= Braithwaite Memorial Specialist Hospital =

Rivers State University Teaching Hospital (formerly known as Braithwaite Memorial Specialist Hospital) (abbreviated as BMSH) is a government hospital in Port Harcourt, named after Eldred Curwen Braithwaite, a British doctor and a pioneer of surgery. It is located in Old GRA, Rivers State a neighbourhood of Port Harcourt and is operated by Rivers State Hospital Management Board. It was established in March 1925 as Braithwaite Memorial Hospital and originally served as a medical facility for senior civil servants. It later became a General Hospital and has since gained status as a "Specialist Health Institution". In 2018, it was renamed to serve as a Teaching Hospital for the state owned university following the establishment of college of medical sciences.

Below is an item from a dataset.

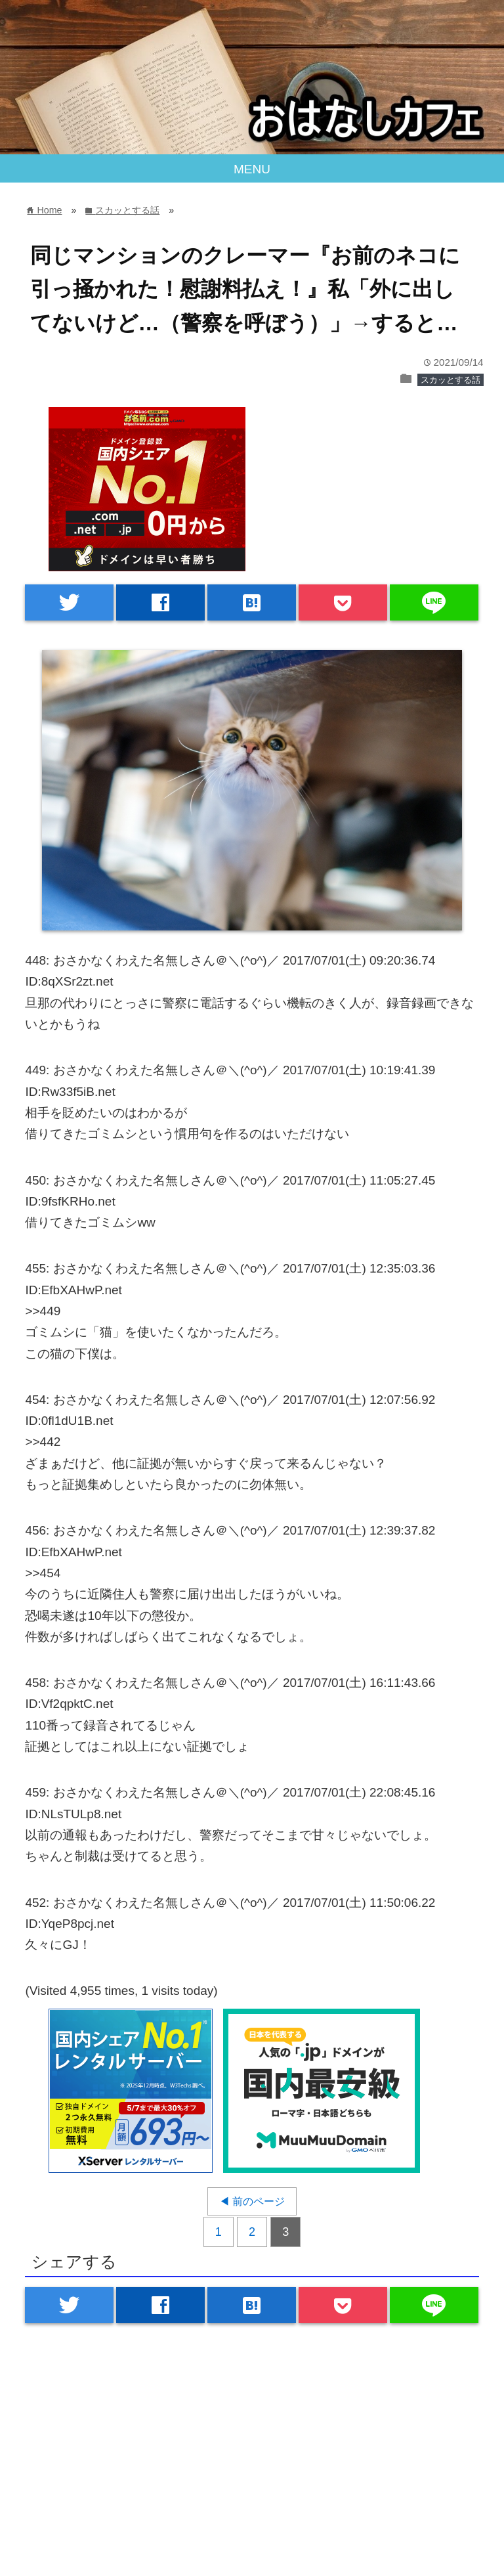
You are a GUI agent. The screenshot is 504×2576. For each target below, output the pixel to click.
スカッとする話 (450, 380)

Officially recognized by the Federal Ministry of Health, Braithwaite Memorial Specialist Hospital is ranked among the largest hospitals in the Niger Delta. The facility has 375 licensed beds and 731 medical staff members. Its departments include Medicine, Paediatrics, Laboratories, Radiology, Family Medicine, Obstetrics & Gynaecology, Anaesthesia, Surgery, Pathology, Ophthalmology, Accident Centre and the Surgical/Medical Emergency. Some other departments are Pharmacy, Finance, Maintenance, General Administration.